# Flex week availability at Eagles Nest Marco Island



## Autoeng (Jun 26, 2008)

I perhaps have the opportunity to purchase a flex week at Eagles Nest on Marco Island. I have tried to stay away from flex weeks as we know when we want to vacation but price of fixed weeks is leaning me toward this option.

My question is that if I want to vacation at Eagles Nest during week 22, 23 or 24 will I be able to get a spot with a flex week? I would like to have a 2br villa which are very limited in quantity as I understand it.


----------



## Sea Six (Jun 26, 2008)

In my opinion, if you want to travel on just a 3 week window, you'd be better off getting a fixed week with the guarantee of having a specific room exactly where and when you want it.  I went thru this years ago and HATED owning a flex week at a resort and STILL having to cross my fingers and hope I could get what I want.  I have a contact who can go over your options at all the Marco resorts.  Let me know if you're interested.  Believe me, you need to just get a fixed unit that is there waiting for you whether you need it or not.  Keep in mind, with the flex option, even if you get a week during your time window, it may not be the unit you really want to be in.  If you own fixed time, you're set!


----------



## jhac007 (Jun 27, 2008)

Autoeng said:


> I perhaps have the opportunity to purchase a flex week at Eagles Nest on Marco Island. I have tried to stay away from flex weeks as we know when we want to vacation but price of fixed weeks is leaning me toward this option.
> 
> My question is that if I want to vacation at Eagles Nest during week 22, 23 or 24 will I be able to get a spot with a flex week? I would like to have a 2br villa which are very limited in quantity as I understand it.



Hello again Autoeng,
I too purchased a winter flex week at the Eagle's Nest because the price of the winter fixed weeks were more than I could justify.  Even though I am never sure which one of three choices I will end up with at least I am on Marco during the winter which can be a pickle to get.  If you were to put in those three choices there is a chance you would get one on them....however it is all a roll of the dice.  As the weeks are called "flex" you must be very flexible.I agree with the other poster in that if you really must have a certain time the only assurance is fixed (which I prefer).  As for the 2 bedroom villa... they are not part of the flex weeks ....only the two bedroom Tower units...... therefore you would have to buy a fixed week to get one.
Jim


----------



## Autoeng (Jun 27, 2008)

jhac007 said:


> As for the 2 bedroom villa... they are not part of the flex weeks ....only the two bedroom Tower units...... therefore you would have to buy a fixed week to get one.
> Jim



Thank you for that information.
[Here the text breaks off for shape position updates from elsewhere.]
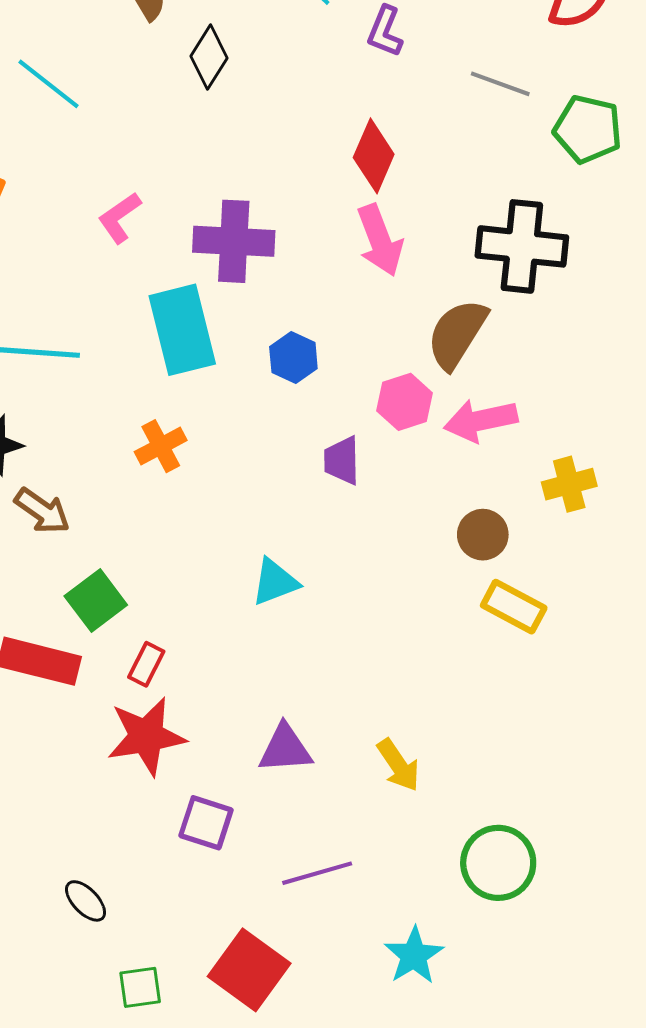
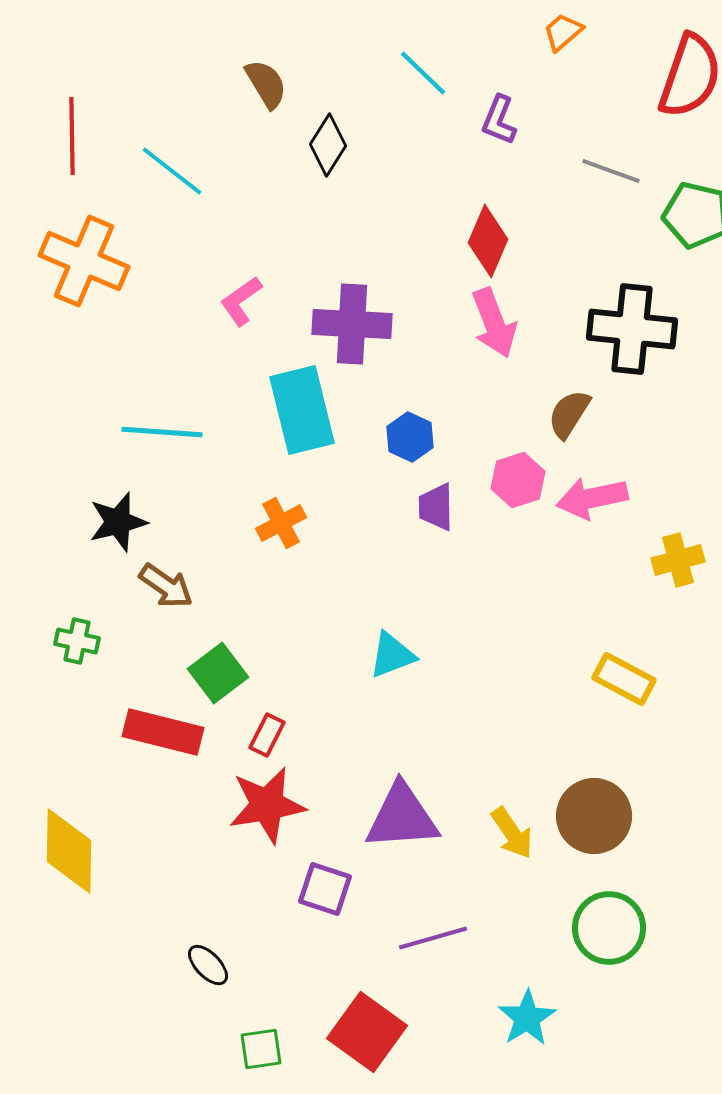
brown semicircle: (457, 334) -> (569, 414), size x0.7
purple trapezoid: (342, 460) -> (436, 507), moved
brown circle: (483, 535) -> (594, 816), moved, size x1.5
purple triangle: (285, 749) -> (402, 817), size x1.4

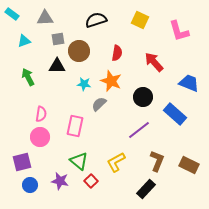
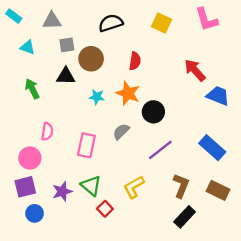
pink L-shape: (179, 31) -> (206, 20), moved
cyan triangle: (24, 41) -> (28, 47), turned 40
red arrow: (154, 62) -> (195, 70), moved
black circle: (143, 97) -> (153, 112), moved
gray semicircle: (99, 104) -> (121, 131), moved
blue rectangle: (175, 114) -> (212, 148), moved
pink circle: (40, 137) -> (30, 158), moved
purple star: (60, 181) -> (62, 191), moved, turned -30
black rectangle: (146, 189) -> (185, 217), moved

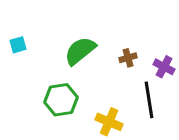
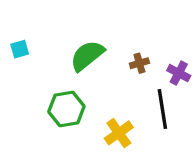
yellow cross: (109, 122) -> (119, 133), turned 32

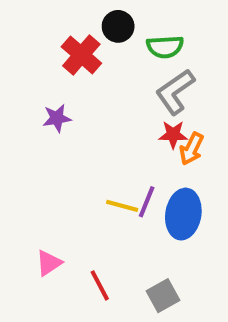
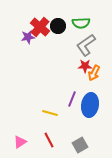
black circle: (118, 26) -> (58, 26), moved
purple star: (57, 118) -> (28, 37), moved
yellow line: (122, 206) -> (50, 113), moved
pink triangle: (49, 263) -> (20, 142), moved

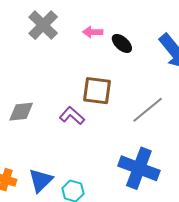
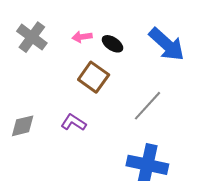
brown square: (97, 91) -> (94, 77), moved, turned 36

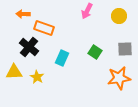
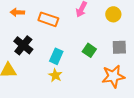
orange rectangle: (44, 28) -> (48, 19), moved
yellow star: (37, 77) -> (55, 75), moved

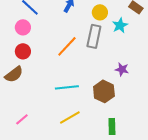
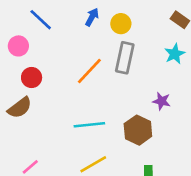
yellow circle: (100, 12) -> (121, 24), moved
cyan star: (120, 25) -> (175, 54), moved
pink circle: (23, 27) -> (18, 46), moved

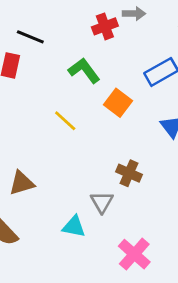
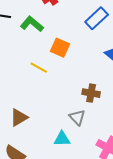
green L-shape: (84, 71) -> (32, 24), moved
orange square: (118, 103) -> (60, 48), moved

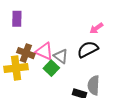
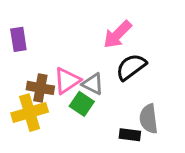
pink arrow: (96, 28) -> (117, 35), moved, size x1.5
pink triangle: (44, 51) -> (67, 81), turned -48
I had no idea.


----------



## erm (Jun 28, 2008)

I have owned an Eagle's Nest summer flex for just a short time, but I've been happy with it.  The summer flex includes weeks 1-4 and 17-51.  My first year I reserved an early December week so that I wouldn't have to deposit in II's 60 day window.  That got me a nice exchange (KAN 2 bed in NOV.) plus a bonus week.  For this year I've reserved Thanksgiving week with no problem and haven't yet deposited with II.  You make your request a year ahead of time.  Call Eagle's Nest and talk to Lisa See.  She'll be able to give you more information about your chances of getting one of the weeks you want.  I've found evevryone at the resort very helpful.  Good Luck.  BTW if you choose to deposit with II, I've found that ANY week at EGL qualifies for a bonus week.


----------



## Joe Egan (Jun 29, 2008)

*Marco*

The weeks you have indicated you are interested in are Early June and not in high demand. Speak with the sales rep at Eagles Nest and I think she will confirm this. By requesting any two bedroom unit during those three weeks you will rarely not get one. I own at the Charter Club and have had no problem with the flex week system. Have you considered purchasing at the Charter Club. We love the the size of the units and there proximity to the beach. Call Jeanne if you think you might be interested, she is a great help re any Marco property.


----------



## Present (Jun 29, 2008)

*Flex Weeks*

We also have a flex week at the Charter Club and have always gotten our first choice week.  Plus they also accomodate our unit requests (I usually ask for a high corner in the building closest to the gulf).  They are very receptive and will call to confirm our requests if they have any questions.  CCMI staff is the best! :whoopie:


----------



## Steve (Jun 29, 2008)

*Hurricane House on Sanibel Island*

Since you are considering flex weeks at HGVC-managed resorts in Southwest Florida, you might want to consider Hurricane House on Sanibel Island.  I used to own a week there, and it is a beautiful resort.  Huge units with gorgeous gulf views and a beautiful beach.  It's a much smaller, more intimate resort with only two floors of units...and it has elevator access to both floors and the parking.  If you're looking for a small, quiet place at the beach, this is it. I usually booked a May or June week, and I never had a problem getting what I wanted.  Just another resort to possibly consider.

Steve


----------



## pcgirl54 (Jun 30, 2008)

We drove by Hurricane House while staying at South Seas(2003 pre hurricane)and it has a terrific view. 

Also stayed at Charter Club last year top floor 1006 North building and loved Marco. The beach is right there. Nice soft sand and a wide beach. Naples is 20 minutes from there.

Jeanne is very pleasant and the resort is not high pressure at all. It is to the left of the new Marriott. CC has fixed and float weeks same as EN. Fixed weeks are far more expensive of course 12-20K. Float weeks 1-4/17-51 resale last year for CC were $7500 from the resort with a free HGVC membership. I still have her business card. I have seen them on ebay sell for 4-5K.

From there we went to see Eagles Nest as they have a unit to preview. The sales rep we had was not high pressure but did not seem to care either. It is a nice resort with the same great beach. I believe that you would not have a view from every room as you did with CC. The villas are closest to the beach and I believe there are 1 bedrooms.


----------